Now excuse me while I step off my soapbox…
The weirdness of this week didn’t just gang up LWR on the weekend; we had a couple of strange situations earlier in the week, as well. A caller from a neighboring county had a Northern flicker that, from her description as lethargic and docile, sounded ill. She found it by her vehicle tire and it didn’t move when she approached. Yeah, not sounding good, so we agree to meet.
The bird is in a pet carrier and looks to me to be alert and antsy—ready to go. I’m not seeing an issue, so I ease the door open juuuust enough to wedge my hand in and grab him for transfer to one of my boxes. He squeezes by my hand and through the tiny opening and flies off with absolutely no problem.
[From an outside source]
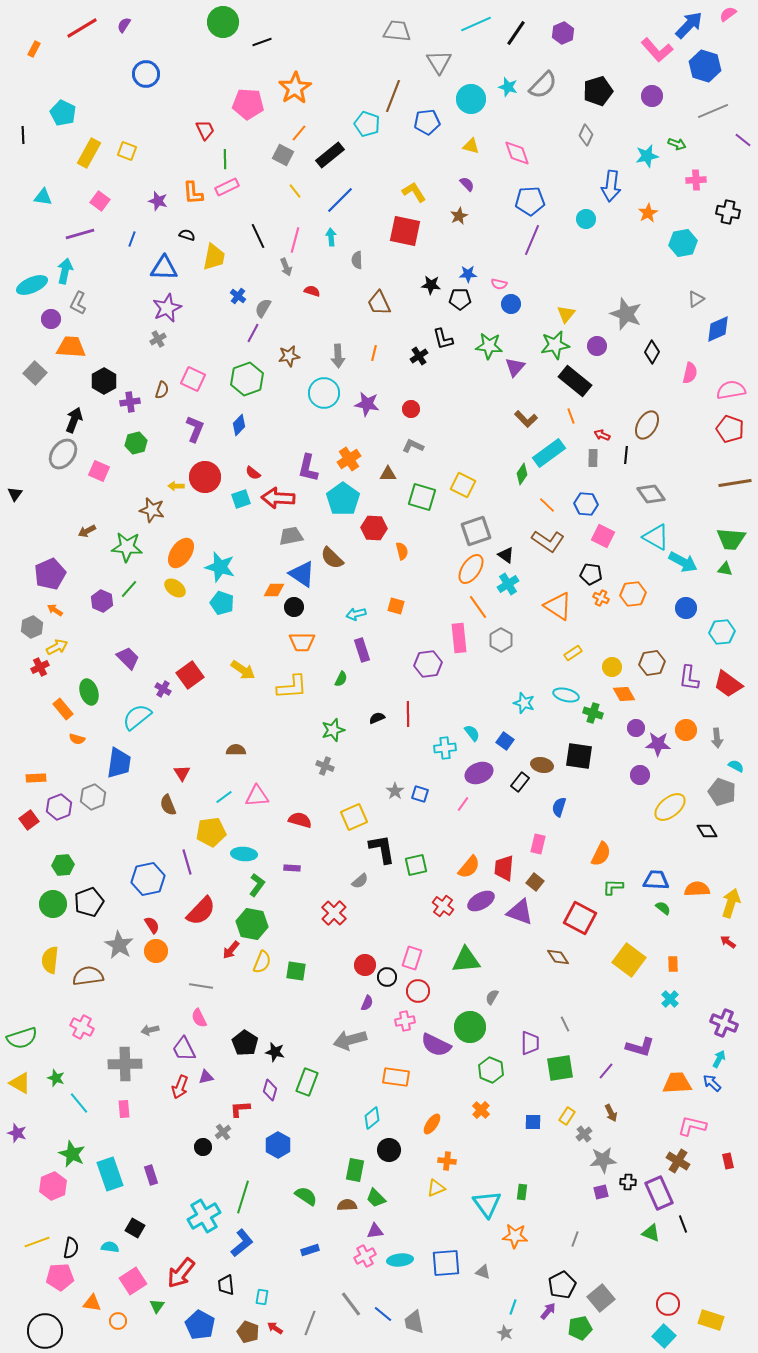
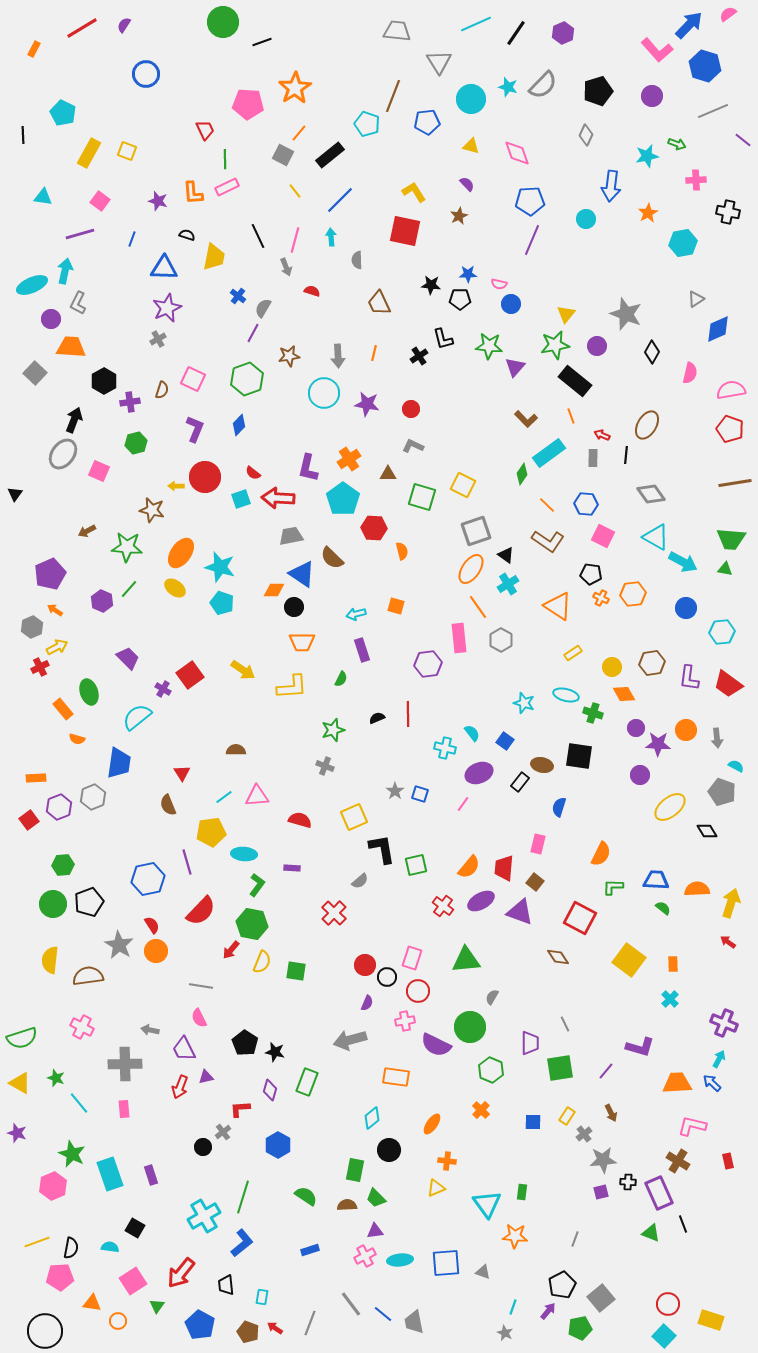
cyan cross at (445, 748): rotated 20 degrees clockwise
gray arrow at (150, 1030): rotated 24 degrees clockwise
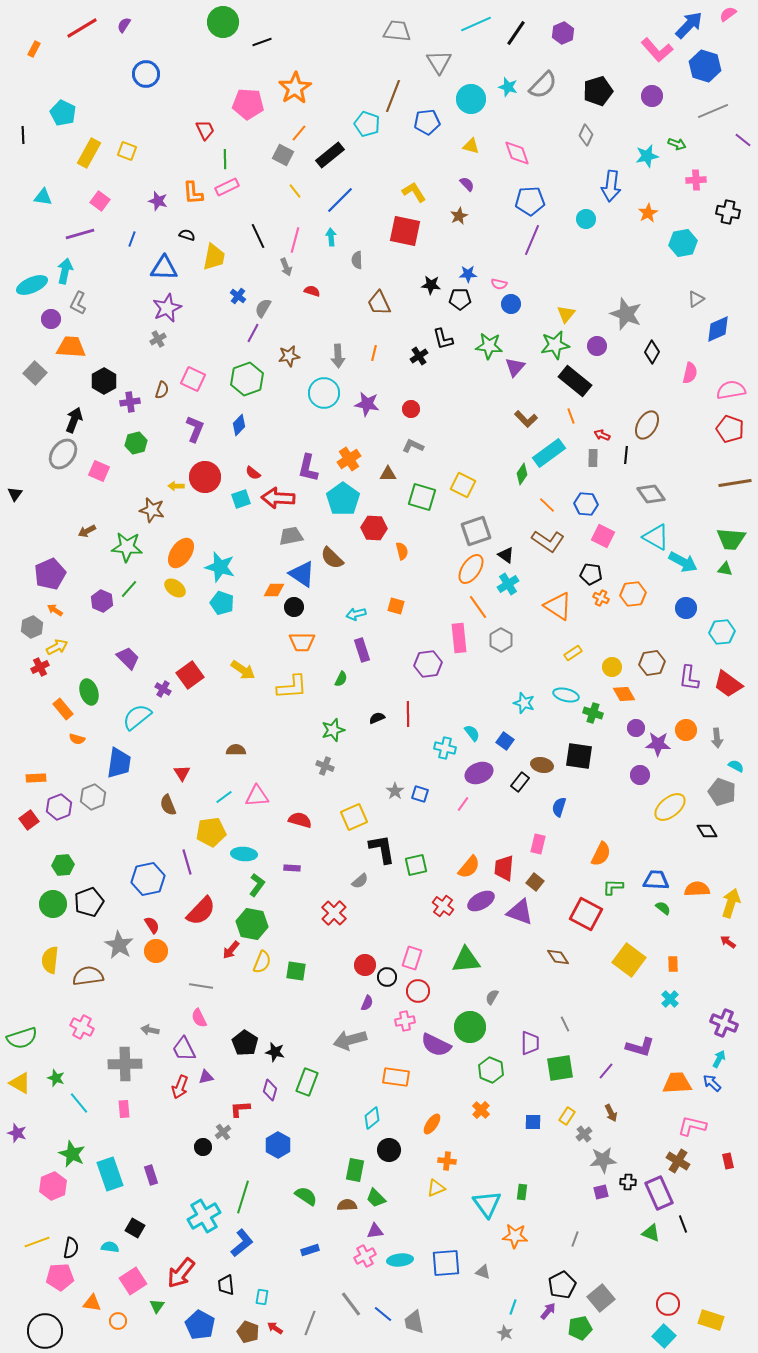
red square at (580, 918): moved 6 px right, 4 px up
Then the finder informs me that he “might” have hit her office window, as the car was parked near the office. *sigh* Had this info been offered to begin with, I could’ve told her to keep the bird quiet, cool and in a darkened room for a couple of hours and then offer him his freedom.
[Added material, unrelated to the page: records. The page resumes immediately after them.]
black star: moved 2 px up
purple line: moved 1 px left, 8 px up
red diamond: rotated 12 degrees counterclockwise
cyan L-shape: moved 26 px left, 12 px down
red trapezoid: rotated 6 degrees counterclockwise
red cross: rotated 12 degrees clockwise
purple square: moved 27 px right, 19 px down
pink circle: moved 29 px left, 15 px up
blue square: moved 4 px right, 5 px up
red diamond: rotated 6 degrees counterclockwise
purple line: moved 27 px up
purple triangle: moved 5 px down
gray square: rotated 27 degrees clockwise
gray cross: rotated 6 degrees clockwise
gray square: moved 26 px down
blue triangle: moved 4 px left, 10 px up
For future reference, folks, when you suspect an adult bird is a windowstrike victim—grounded, woozy/lethargic, maybe on its side or back, allows human contact—place it in a box (that has not previously held chemicals, air fresheners, etc.) and put the box in a dark, cool, quiet place for an hour or two. If the bird seems alert at that point, open the box and see if it can fly away; if not, call your local rehabber ASAP, as there’s obviously more than a concussion going on there.
And then we had the folks who found an adult great horned owl hanging by its feet from a vine/fence/vine-covered fence—that was never real clear to me. He seemed docile and weak and couldn’t hold his head up, etc., so again, we agreed to meet. While I gloved up they opened the cage, and I saw…a dead bird. I informed them he was dead, and they were aghast; he’d been alive but in poor shape when they left home.
I took the carcass to dispose of it; before disposal, I examined the bird. No fractures that I could locate; thin but not starvation-thin, but dark blood draining from the beak…I’m betting that owl was a victim of rodenticide poisoning. Folks, rat bait and bait stations are DEADLY to unintended victims. When a raptor eats a rodent that has ingested rodenticide, the raptor dies too. Please, PLEASE don’t use that stuff.
The hummer is fine; I just forgot to get any new photos this week. His fate is still very uncertain, however, and it’s probably not going to end well for him since he’s still unable to fly.
But look at the new feather growth on the cat-attacked mourning dove! He did succeed in knocking out his sole remaining tail feather, but that won’t affect him as far as being placed in the flight pen this week.